Items from a data source:
=== Begin Enclosure ===
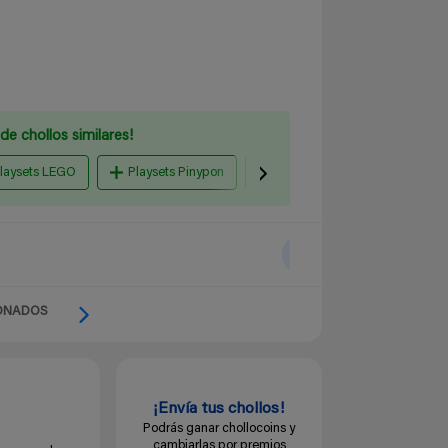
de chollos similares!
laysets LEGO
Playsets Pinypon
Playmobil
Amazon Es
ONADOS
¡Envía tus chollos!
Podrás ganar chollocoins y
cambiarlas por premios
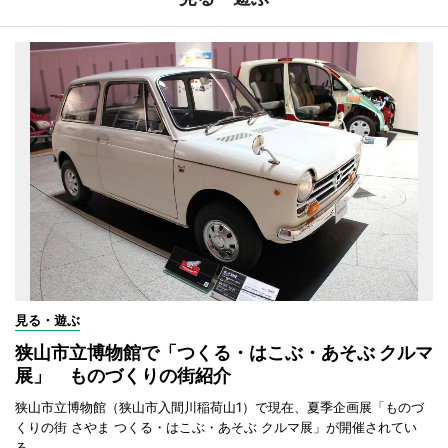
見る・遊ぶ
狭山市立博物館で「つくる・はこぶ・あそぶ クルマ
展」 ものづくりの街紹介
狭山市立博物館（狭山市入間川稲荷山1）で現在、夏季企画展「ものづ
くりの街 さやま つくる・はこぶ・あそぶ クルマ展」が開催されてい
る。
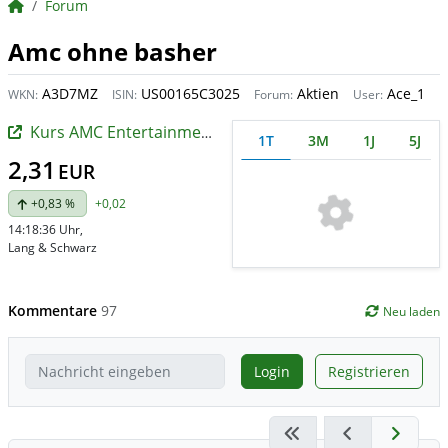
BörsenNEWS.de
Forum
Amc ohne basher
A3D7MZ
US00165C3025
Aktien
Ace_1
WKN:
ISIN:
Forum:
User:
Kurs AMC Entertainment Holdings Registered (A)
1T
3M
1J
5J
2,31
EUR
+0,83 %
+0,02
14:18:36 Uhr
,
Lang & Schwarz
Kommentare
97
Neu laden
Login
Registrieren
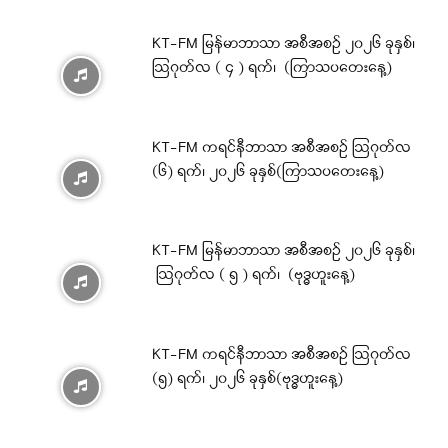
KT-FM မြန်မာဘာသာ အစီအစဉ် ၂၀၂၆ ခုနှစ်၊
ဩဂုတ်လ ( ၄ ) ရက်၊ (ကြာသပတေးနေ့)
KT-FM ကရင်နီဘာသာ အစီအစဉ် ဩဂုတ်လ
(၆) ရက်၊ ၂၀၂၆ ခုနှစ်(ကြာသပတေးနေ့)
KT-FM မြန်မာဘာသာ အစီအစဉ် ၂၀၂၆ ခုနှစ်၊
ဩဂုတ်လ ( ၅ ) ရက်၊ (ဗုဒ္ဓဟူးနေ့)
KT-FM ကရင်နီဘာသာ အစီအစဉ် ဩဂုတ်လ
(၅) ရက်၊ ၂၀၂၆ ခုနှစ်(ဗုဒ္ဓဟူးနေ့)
=== End Enclosure ===
What you will do: Where a line in the records above contains "chollos", include it in the count, and give only that number.

Exercise output: 2